## [EXERCISE PROMPT]
Only the pictures should be dropped; every line of the data must come back exactly as written.

·····

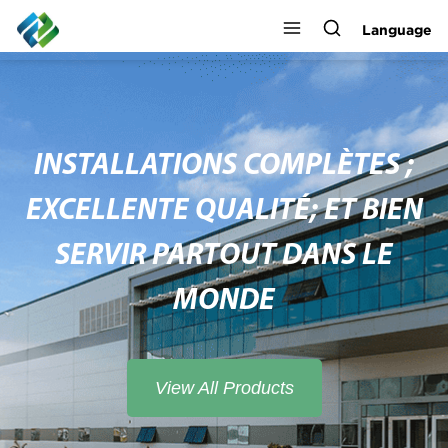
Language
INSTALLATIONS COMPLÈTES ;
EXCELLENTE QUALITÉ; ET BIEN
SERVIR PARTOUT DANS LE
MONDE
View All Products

·····

## [YOUR RESPONSE]
Language
INSTALLATIONS COMPLÈTES ;
EXCELLENTE QUALITÉ; ET BIEN
SERVIR PARTOUT DANS LE
MONDE
View All Products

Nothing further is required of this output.